Carpe Diem (or, enjoy yourself while you have the chance)

We spend a large chunk of our lives worrying about money – it’s an emotive, complicated subject. Financial issues are regularly rated as the top cause of stress and there is a growing number of people in Australia living with financial hardship. They are not all Aussie battlers - many property investors live with eye-watering amounts of debt.

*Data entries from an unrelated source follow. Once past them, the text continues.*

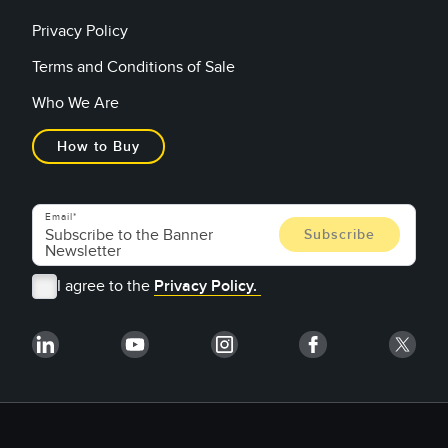
Privacy Policy
Terms and Conditions of Sale
Who We Are
How to Buy
Email
I agree to the
Privacy Policy.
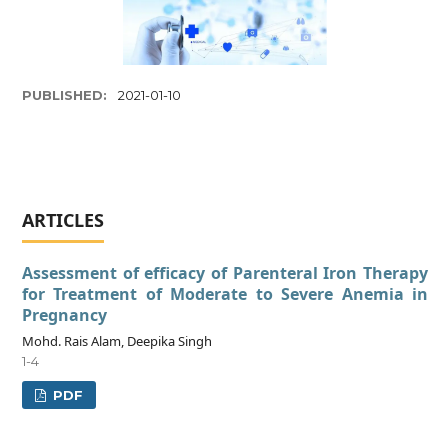
PUBLISHED:
2021-01-10
ARTICLES
Assessment of efficacy of Parenteral Iron Therapy
for Treatment of Moderate to Severe Anemia in
Pregnancy
Mohd. Rais Alam, Deepika Singh
1-4
PDF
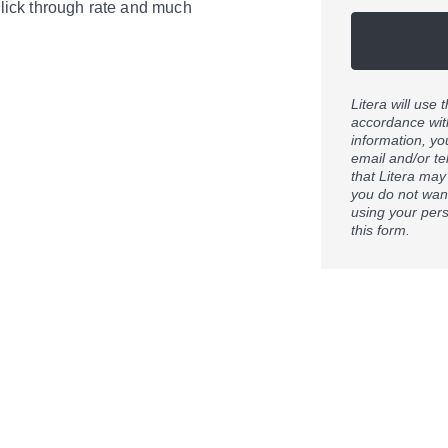
lick through rate and much
Litera will use
accordance wit
information, yo
email and/or t
that Litera may
you do not want
using your pers
this form.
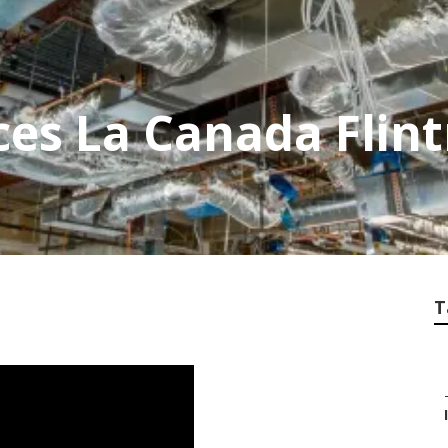
ces La Canada Flint
T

So how much money is enough? Recent research (, July 2017) startlingly revealed that the average Australian believes you need $5.3 million in the bank, not counting property assets, to “feel rich”. That is seven times our average household wealth, excluding property. Inflation and soaring property prices in recent years have changed the way Australians think about money and wealth. Corelogic (July 2017) figures show median house prices in Sydney and Melbourne have risen 65 per cent and 34 per cent respectively since 2012, bringing the national average up by 29 per cent.

Money matters. But does it make you happy?

The answer may be ‘yes, but only up to a certain point’. A recent report by RaboDirect (March 2017) shows that people earning between $80,000 and $100,000 a year — slightly higher than Australia’s average fulltime wage of $79,716 — are the happiest. As well, other UK studies show that it is household wealth, not just personal net worth, which determines happiness. Life satisfaction, a sense of worth and happiness are higher, and anxiety less, as the level of household wealth increases.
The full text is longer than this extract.